A “Post Truth” Challenge to Charities

The more worrying the apparent explosion of post truth slogans, fake news and alternative facts, the more carefully charities must think about their own messaging: its tone, accuracy and long term (as well as immediate) consequences.

In a recent blog, I described how important the contribution of many charities is to the infrastructure of truth-seeking, fact checking and evidence-based discourse in our public life. I suggested that this impressive contribution deserved greater recognition and support in current circumstances:

Now for the other side of the story. We should also consider honestly whether charities might sometimes be part of the problem rather than the solution. This should come as no surprise since the charity sector is so diverse. There are a number of reasons why many charities do not prioritize rationality, scrupulous fairness and objectivity in their public messaging.

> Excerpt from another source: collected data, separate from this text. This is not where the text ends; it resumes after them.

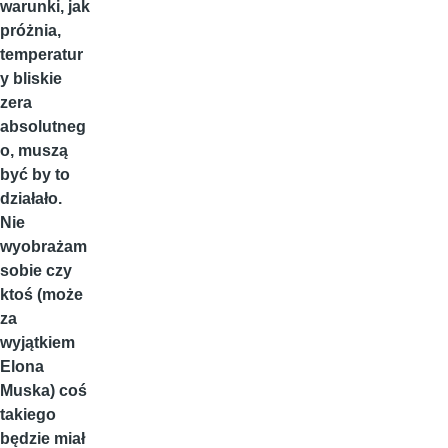
warunki, jak
próżnia,
temperatur
y bliskie
zera
absolutneg
o, muszą
być by to
działało.
Nie
wyobrażam
sobie czy
ktoś (może
za
wyjątkiem
Elona
Muska) coś
takiego
będzie miał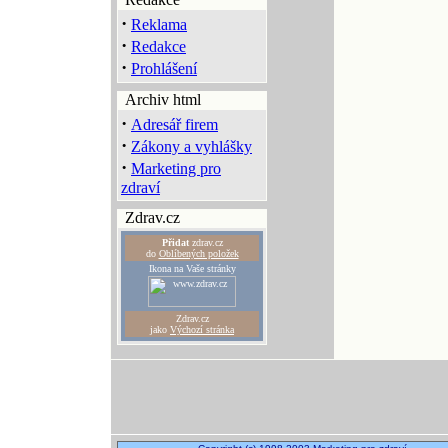
·
Reklama
·
Redakce
·
Prohlášení
Archiv html
·
Adresář firem
·
Zákony a vyhlášky
·
Marketing pro
zdraví
Zdrav.cz
Přidat
zdrav.cz
do
Oblíbených položek
Ikona na Vaše stránky
Zdrav.cz
jako
Výchozí stránka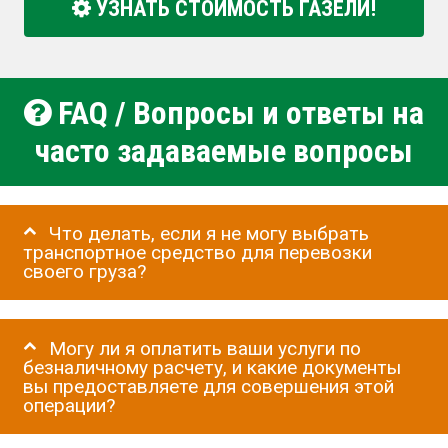
УЗНАТЬ СТОИМОСТЬ ГАЗЕЛИ!
FAQ / Вопросы и ответы на
часто задаваемые вопросы
Что делать, если я не могу выбрать
транспортное средство для перевозки
своего груза?
Могу ли я оплатить ваши услуги по
безналичному расчету, и какие документы
вы предоставляете для совершения этой
операции?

Many charitable causes are based on strong moral and religious beliefs that transcend reason and facts alone. About one in six charities has the advancement of religion as a charitable object. Depending on the religion in question, truth for many of these depends on revelation, tradition or spiritual insight as much as, or more than, reason. Many secular charities are motivated by a burning sense of indignation about injustice, or cruelty to animals or people, or by a deep seated faith that every human being is equally precious. To arouse support and advance their cause, their currency must include appeals to emotion and to belief, not reason alone. The Charity Commission has given up on the efforts made in the 1980s and 1990s to impose a rule of “rational” discourse, because the case law does not provide a robust basis for defining this and because emotions, including enthusiasm, indignation, joy and compassion, are recognised as an enduring and proper part of charitable communication. The Slave Trade (like the targets of many campaigns for charitable causes ever since) was not abolished by people being non partisan and objective.

Messages must indeed be effective and appropriate to their intended purpose and audience. You will not persuade many members of the public to get their wallets out, nor inspire and motivate your mass support, by carefully nuanced and qualified essays. Charities are competing for attention and for funds, with each other and with innumerable commercial and state advertisers, and then trying to retain and motivate supporters to act and give repeatedly. They cannot ignore the need to be effective and to stand out in a demanding, crowded communications scene.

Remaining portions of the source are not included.